It must be nice having access to the database this forum uses (I am assuming you got the list directly from the DB).
I wish that were so. I actually just did some gentle web scraping (i.e. used a chrome extension that navigated to every page on every sub forum and copied the links in found on each page, with a 2 second delay between requests). It was about 180 page loads, and took 6 or so minutes to complete to scrape.
As much as I'd like to do it, out of respect for our servers I won't try and copy every page from every thread.
Our forum stats say there are over 700,000 posts, but I think quite a lot have been deleted. If it were 500,000 posts, at 10 posts per page, that'd be 50,000 page requests... and if you gave the extension say 10 seconds per page to load (just to be safe since some pages are very image/gif heavy), that'd be like 140hrs to grab it all. And I would have doubts about the extensions ability to handle anywhere near that amount of data without crashing midway through the process or when trying to export it to a csv. I'm not sure how it's storing the data while processing, I wasn't watching my memory usage while it worked. The csv it spit out for me was only 3MB, but that was only 180 page loads worth of data, and was extracting only thread titles (averaging maybe 30 characters in length) and the corresponding links.

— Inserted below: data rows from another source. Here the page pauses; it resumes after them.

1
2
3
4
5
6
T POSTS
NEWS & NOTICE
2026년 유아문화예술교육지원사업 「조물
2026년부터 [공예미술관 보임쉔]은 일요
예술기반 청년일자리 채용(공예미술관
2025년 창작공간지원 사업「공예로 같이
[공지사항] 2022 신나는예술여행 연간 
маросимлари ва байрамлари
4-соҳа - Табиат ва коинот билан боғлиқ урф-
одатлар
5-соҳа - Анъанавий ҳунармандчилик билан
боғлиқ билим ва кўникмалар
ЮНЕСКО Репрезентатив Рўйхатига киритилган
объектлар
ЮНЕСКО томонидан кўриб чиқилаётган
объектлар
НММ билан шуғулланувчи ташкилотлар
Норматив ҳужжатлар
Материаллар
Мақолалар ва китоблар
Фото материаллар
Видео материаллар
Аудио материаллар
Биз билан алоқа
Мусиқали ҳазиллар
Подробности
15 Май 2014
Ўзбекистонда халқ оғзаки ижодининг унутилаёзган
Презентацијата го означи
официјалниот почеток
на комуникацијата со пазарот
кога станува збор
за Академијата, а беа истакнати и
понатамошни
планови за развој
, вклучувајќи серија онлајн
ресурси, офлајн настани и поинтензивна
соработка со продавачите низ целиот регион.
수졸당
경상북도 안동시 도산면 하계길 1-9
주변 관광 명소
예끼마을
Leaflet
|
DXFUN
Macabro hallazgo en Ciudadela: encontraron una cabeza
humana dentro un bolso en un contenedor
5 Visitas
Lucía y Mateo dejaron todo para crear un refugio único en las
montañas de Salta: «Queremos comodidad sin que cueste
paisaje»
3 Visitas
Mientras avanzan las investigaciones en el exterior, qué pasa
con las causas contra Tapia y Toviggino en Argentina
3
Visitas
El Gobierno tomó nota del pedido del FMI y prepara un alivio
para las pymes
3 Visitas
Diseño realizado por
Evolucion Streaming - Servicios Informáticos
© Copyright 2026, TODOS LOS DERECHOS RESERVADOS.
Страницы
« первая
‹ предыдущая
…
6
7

If the average post is a couple of sentences (a complete guess, but lets say 300 characters), I think that would work out to something like 5 gigs worth of data for the extension to keep in memory. I dunno. Not going to try that anyway, haha. At least not on
our forum.
It was a 6 minute job but took two days to work out how to do it. I looked into, and tried, so many different methods before landing on something that worked for me.
-archive.org/The Way Back Machine has some ability to archive sites but if you want full archiving it's quite an expensive service. Pros: it would be fully browsable. Cons, slow as crap. Expensive. Couldn't figure out if it would even work.
-some web crawler called Heritrix. Like many of the potential solutions, I think this one fell apart for me because I couldn't make it work right from the command line. So much of these tools are built and have documentation for running in linux, and I've never been good with linux. I went down a rabbit hole of enabling some linux subsystem on windows and installing Ubuntu but trying to craft the right commands to do they exact thing I wanted to do seemed impossible, or would create so much garbage data I'd have to filter.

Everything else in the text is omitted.